We were told by people who used the service and their relatives the registered manager and staff worked hard to provide a high standard of care and support at all times.

We were told the registered manager engaged very well with relatives and responded effectively to any concerns raised. We observed people had in place the equipment to ensure they received the care and support they required.

Is the service caring?

The service was caring because people who used the service and relatives told us the registered manager spent lots of time with people who used the service and demonstrated a very caring approach towards ensuring people were well cared for and happy.

We observed staff interacting with people and saw people were treated with respect which ensured their dignity was maintained. The service worked hard to ensure people's holistic needs were met, for example by ensuring people were supported to attend local churches of their choice. Reasonable adjustments were made to ensure people's dietary choices were respected and action had been taken with regard to the provision and quality of food available following a person's relative raising an issue about this.

Is the service responsive?

The service was responsive because we were told complaints made were listened to and we saw action was taken to resolve them as fully as possible. The service worked well with local hospitals to ensure people who were returning home were well supported to adjust to the change of environment.

The service focused on meeting people's needs as they changed over time. For example, people whose mobility had decreased were provided with appropriate equipment to ensure they could be safely supported by staff to move and transfer.

Is the service well-led?

The registered manager had ensured there were systems in place to assess and monitor the quality of service being provided.

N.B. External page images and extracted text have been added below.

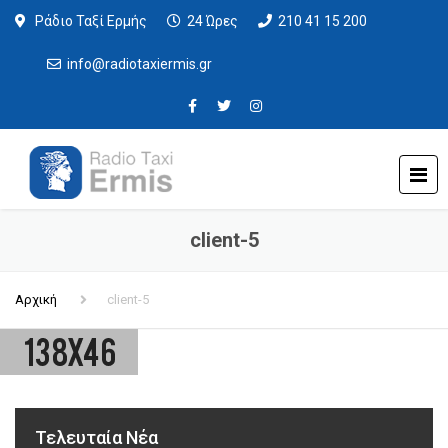
Ράδιο Ταξί Ερμής
24 Ώρες
210 41 15 200
info@radiotaxiermis.gr
client-5
Αρχική
client-5
Τελευταία Νέα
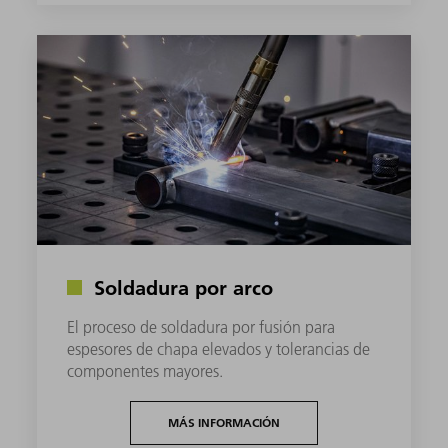
Soldadura por arco
El proceso de soldadura por fusión para
espesores de chapa elevados y tolerancias de
componentes mayores.
MÁS INFORMACIÓN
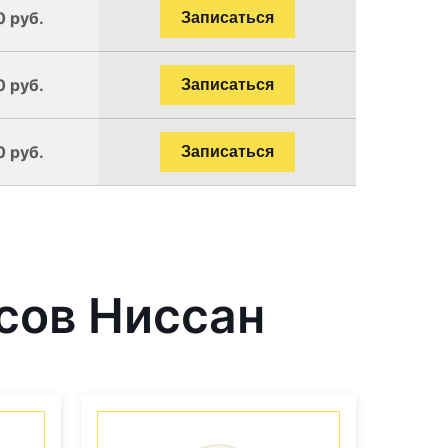
0 руб.
Записаться
0 руб.
Записаться
0 руб.
Записаться
сов Ниссан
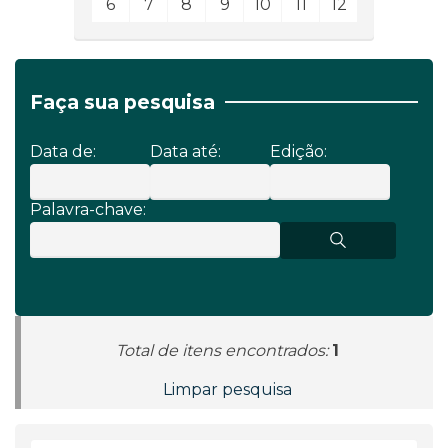
6
7
8
9
10
11
12
Faça sua pesquisa
Data de:
Data até:
Edição:
Palavra-chave:
Total de itens encontrados:
1
Limpar pesquisa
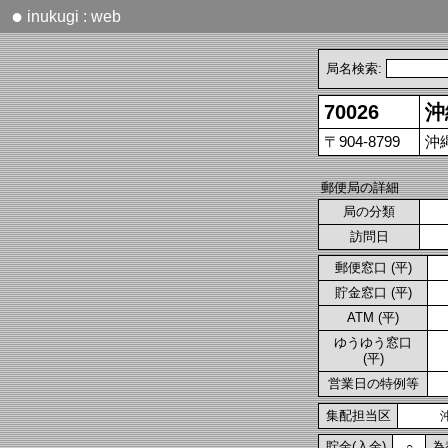
●
inukugi : web
局名検索:
70026
沖
〒904-8799
沖
郵便局の詳細
局の分類
訪問日
郵便窓口 (平)
貯金窓口 (平)
ATM (平)
ゆうゆう窓口
(平)
営業日の特例等
集配担当区
貯金(入金)
為
○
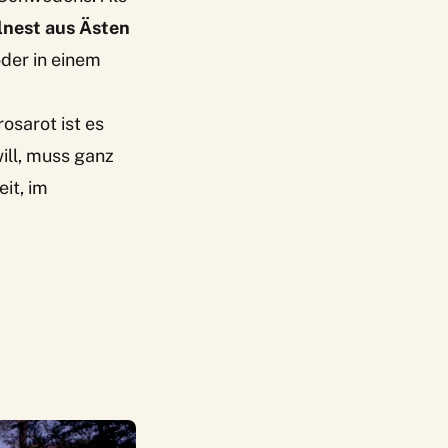
lnest aus Ästen
der in einem
osarot ist es
ill, muss ganz
it, im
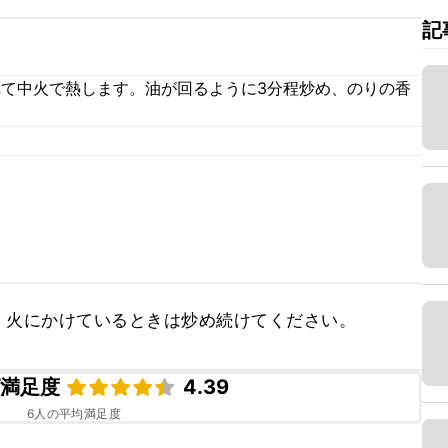
記
れて中火で熱します。油が回るように3分程炒め、のりの香
、火にかけているときは炒め続けてください。
ピ満足度
4.39
6
人の平均満足度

They showed us evidence of the fact they used such systems carefully to continually assess quality and they acted upon issues which the regular audits they had undertaken highlighted as needing action.

The registered manager had made sure there were robust systems in place to ensure all necessary checks were undertaken prior to staff being employed at the service and they monitored these systems to ensure this remained the case.

Inspection carried out on 13 January 2014

During an inspection to make sure that the improvements required had been made

We carried out this inspection to check if the provider had complied with a compliance action from a previous inspection of the service. We spoke with the registered manager, area manager, eleven other staff, five people who used the service and three relatives. We examined the duty rota and other records related to staffing arrangements to make a judgement as to whether the provider was meeting Outcome 13: Staffing and was compliant with Regulation 22 (Health and Social Care Act 2008 Regulated Activities) Regulations 2010.

At this inspection we were satisfied that the service had arrangements to ensure that there were sufficient qualified, skilled and experienced staff in order to safeguard the health, safety and welfare of people who used the service.

People who used the service and their relatives informed us that they were satisfied with the care provided and there were sufficient staff on duty. Staff informed us that the staffing arrangements had improved and on the whole there were enough staff on duty. We observed that people appeared well cared for and those who spent time in the lounges were being supervised by staff.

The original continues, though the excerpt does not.